2025-05-30

variation

defines systematic, stateless departures from a base behavior using transformation rules, pseudo-random perturbations, and probabilistic filters. adds local or global diversity without memory, accumulation, or temporal evolution.

introduction

the variation domain introduces controlled, deterministic stateless modifications to motifs, sequences, or parameter sets. as part of the interplay layer, it applies single-pass transformations that alter content without retaining history - including rule-based changes, fixed-seed randomness, and probabilistic thinning. all behaviors are fully resolved before synthesis and require no internal accumulation or reset logic.

overview

each form maps parameters a and b ∈ [0,1] to perceptually meaningful controls. forms are irreducible, non-overlapping, and temporally flat:

  • rule-based

    • behavior: applies a fixed transformation rule to all elements (e.g. rotation, inversion, transposition).
    • analogy: genetic mutation with a predetermined formula
    • a: selects transformation type
    • b: controls transformation intensity
  • jitter

    • behavior: applies deterministic pseudo-random offsets to timing, dynamics, or other per-event values.
    • analogy: humanized variation with fixed personality
    • a: maximum perturbation magnitude
    • b: density of affected events
  • filter

    • behavior: probabilistically retains or removes events using fixed-threshold logic and biasing.
    • analogy: sieve with adjustable holes
    • a: inclusion probability
    • b: clustering bias (uniform to grouped)
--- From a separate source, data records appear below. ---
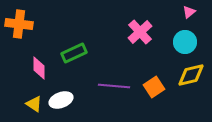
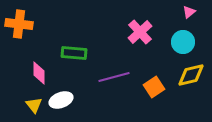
cyan circle: moved 2 px left
green rectangle: rotated 30 degrees clockwise
pink diamond: moved 5 px down
purple line: moved 9 px up; rotated 20 degrees counterclockwise
yellow triangle: moved 1 px down; rotated 18 degrees clockwise
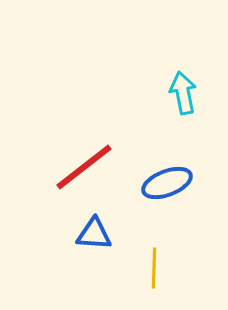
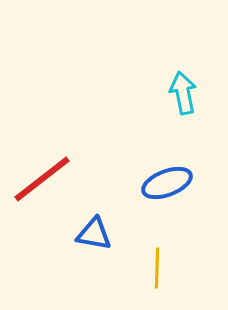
red line: moved 42 px left, 12 px down
blue triangle: rotated 6 degrees clockwise
yellow line: moved 3 px right
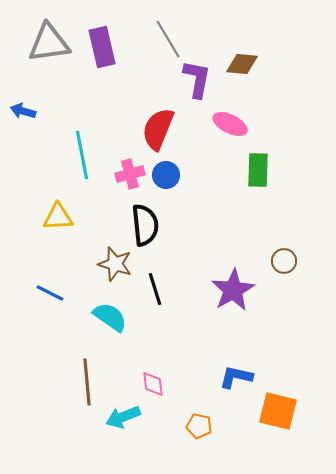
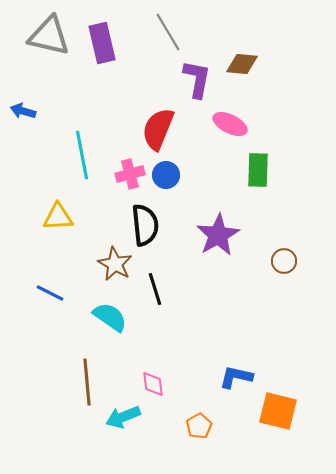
gray line: moved 7 px up
gray triangle: moved 7 px up; rotated 21 degrees clockwise
purple rectangle: moved 4 px up
brown star: rotated 12 degrees clockwise
purple star: moved 15 px left, 55 px up
orange pentagon: rotated 30 degrees clockwise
parameter behavior summary

  • rule-based

    • a: selects rule (e.g. rotation, inversion)
    • b: controls rule intensity or depth
  • jitter

    • a: max deviation size
    • b: fraction of events affected
  • filter

    • a: base probability of retention
    • b: degree of temporal grouping

why these were chosen

  • purity of operation: each form performs a complete, stateless transformation in one pass.
  • orthogonality: no overlap between methods-transformative, pseudo-random, and reductive variation are each uniquely represented.
  • reproducibility: even stochastic-seeming results are fully deterministic via fixed seeding.
  • perceptual clarity: parameters control directly relevant musical attributes.

what is not included

  • accumulating or evolving changes over time: see the mutation domain for stateful transformations.
  • reactive or conditional variations: dynamic, event-driven changes are handled in the interaction domain.
  • generative algorithms (e.g. markov, unfolding grammars): these are addressed in generative pitch or pattern.
  • timbre, envelope, or spatial changes: managed separately under their respective layers.
  • true randomness: all pseudo-random elements are statically seeded and repeatable.

conclusion

the variation domain offers a compact, deterministic toolkit for stateless transformation. its three forms-rule-based, jitter, and filter-deliver musical diversity with complete reproducibility and no internal memory. for all cases where material must change without evolving or accumulating, this domain defines the essential palette.